Martin Čihák, Advisor and Unit Chief, Monetary and Capital Markets Department, IMF, elaborated on the challenges that Fintech poses to financial stability, and how financial stability and financial inclusion needs to go hand in hand. He talked about the IMF’s analysis of the macroeconomic implications of FinTech, and referred to some recent IMF publications as well as a recent study by the US Federal Reserve. Mr. Čihák noted how data shows that FinTech can help financial inclusion and gender equality, but that there are also constraints. He mentioned the importance of the capacity building programs for financial sector regulators and supervisors, which help mitigate the potential risks. Mr. Čihák also highlighted the importance of obtaining more gender-disaggregated data to support better analysis as well as to improve the ways that data is collected.

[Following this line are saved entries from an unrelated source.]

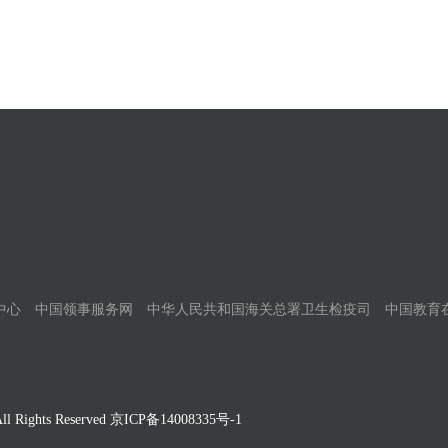
中心
中国领事服务网
中华人民共和国海关总署卫生检疫司
中国教育
Rights Reserved
京ICP备14008335号-1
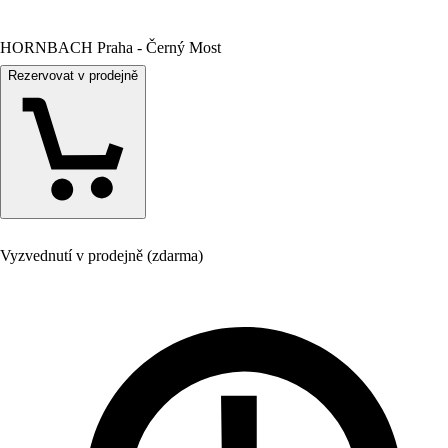
HORNBACH Praha - Černý Most
Rezervovat v prodejně
Vyzvednutí v prodejně (zdarma)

Mary Ellen Iskenderian, President and CEO, Women’s World Banking, spoke to the difficulties women face in using financial services. She noted that FinTech offers great potential in terms of its ability to track transactions and develop credit history, which will help remove the main obstacles to women’s access to finance, for example, collateral issues. Ms. Iskenderian highlighted the behavioral aspects of women’s involvement with finance, and said that even though having access to technology is tremendously important, we cannot assume that a woman is financially included if she has bank account and a cell phone. She underscored the importance of financial education as well as collecting gender-disaggregated data for a better understanding of the issues.

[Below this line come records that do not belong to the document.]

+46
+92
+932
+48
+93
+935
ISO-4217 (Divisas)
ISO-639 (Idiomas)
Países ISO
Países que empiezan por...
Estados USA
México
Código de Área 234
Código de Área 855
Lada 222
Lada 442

Lindsay Wallace, Director, Mastercard Foundation, noted that smartphone penetration is her organization’s area of focus in their work in Sub-Saharan Africa region. She emphasized that FinTech is a game changer in terms of knowing your customer and building digital footprints. Ms. Wallace mentioned how Mastercard Foundation’s partnership in the DRC with IFC and FINCA has shown that females perform better than their male counterparts. She also touched on the importance of female leadership in FinTech space. Ms. Wallace gave the example of female leadership at the IMF, which has helped to strengthen the discussion of gender equality. The same holds true for Fintech organizations. MasterCard Foundation’s scan of FinTech companies in Ghana found that only 20% were founded by women. She highlighted how FinTech can act as an entry point for women to enter male dominated industries, and to grow a business that generates income for the family. Improving the gender balance in FinTech is also critical to developing solutions, technological and otherwise, that reflect the needs of a broader set of users, including women.

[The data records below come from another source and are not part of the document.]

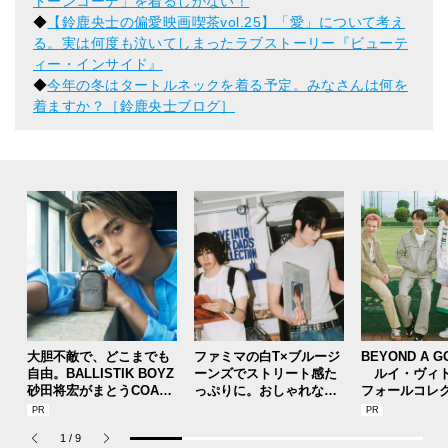
トーンコーデ」を着るしかない！
◆
【鈴鹿央士の偏愛映画喫茶vol.25】「愛」について考え
る。実は何度も泣いてしまったラブストーリー『ビューテ
ィー・インサイド』
◆
今年の冬はタートルネックを着る予定。みなさんは何を
着ますか？［鈴鹿央士ブログ］
大胆不敵で、どこまでも
ファミマの白T×ブルージ
BEYOND A G
自由。BALLISTIK BOYZ
ーンズでストリート感た
ルイ・ヴィト
砂田将宏がまとうCOACH
っぷりに。おしゃれな人
フォールコレ
の新作フレグランス「コ
が集う「ソウル」のショ
描くプレッピ
ーチ ピュア プラチナム
ップ、コミュニティスナ
1
/
9
パルファム」
ップ！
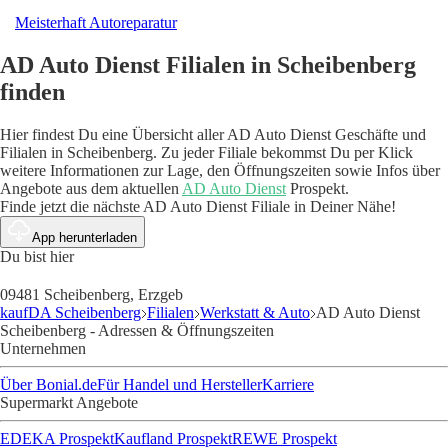
Meisterhaft Autoreparatur
AD Auto Dienst Filialen in Scheibenberg
finden
Hier findest Du eine Übersicht aller AD Auto Dienst Geschäfte und
Filialen in Scheibenberg. Zu jeder Filiale bekommst Du per Klick
weitere Informationen zur Lage, den Öffnungszeiten sowie Infos über
Angebote aus dem aktuellen
AD Auto Dienst
Prospekt.
Finde jetzt die nächste AD Auto Dienst Filiale in Deiner Nähe!
App herunterladen
Du bist hier
09481 Scheibenberg, Erzgeb
kaufDA Scheibenberg
Filialen
Werkstatt & Auto
AD Auto Dienst
Scheibenberg - Adressen & Öffnungszeiten
Unternehmen
Über Bonial.de
Für Handel und Hersteller
Karriere
Supermarkt Angebote
EDEKA Prospekt
Kaufland Prospekt
REWE Prospekt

Dr. Patrick N. Njoroge, Governor, Central Bank of Kenya, delivered sobering closing remarks. He noted that Minister Bibeau’s leading comments were “phenomenal”, and that he was impressed with Canada’s leadership on emphasizing the empowerment of women and girls in development assistance. Using real life experience of women entrepreneurs in vegetable markets, he mentioned that FinTech is transforming woman’s ability to save, and how Kenya is at the forefront of mobile money transactions. Dr. Njoroge highlighted how FinTech has huge potential, but we need to look at it in a systematic way. In this regard, he gave an example of a women’s access to insurance products in case of illness. He mentioned that there are many factors that drive gender gap as identified by the panelists, however, FinTech has the possibility of overcoming these hurdles. He also mentioned that Kenya has made some progress on women’s access to finance as indicated by the panelists, however, there is still a lot to be done and, in Central Bank of Kenya’s strategic plan, a key element will be connecting FinTech with women.